[Required work]: Wherever an image appears in the data, omit it and copy all the remaining text word for word.

-- Input records follows --

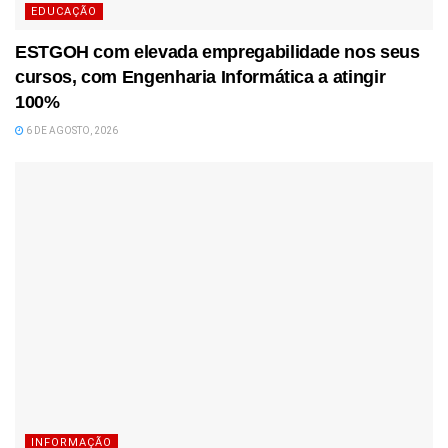
EDUCAÇÃO
ESTGOH com elevada empregabilidade nos seus
cursos, com Engenharia Informática a atingir
100%
6 DE AGOSTO, 2026
INFORMAÇÃO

-- Input records concluded --

[Task response]:
EDUCAÇÃO
ESTGOH com elevada empregabilidade nos seus
cursos, com Engenharia Informática a atingir
100%
6 DE AGOSTO, 2026
INFORMAÇÃO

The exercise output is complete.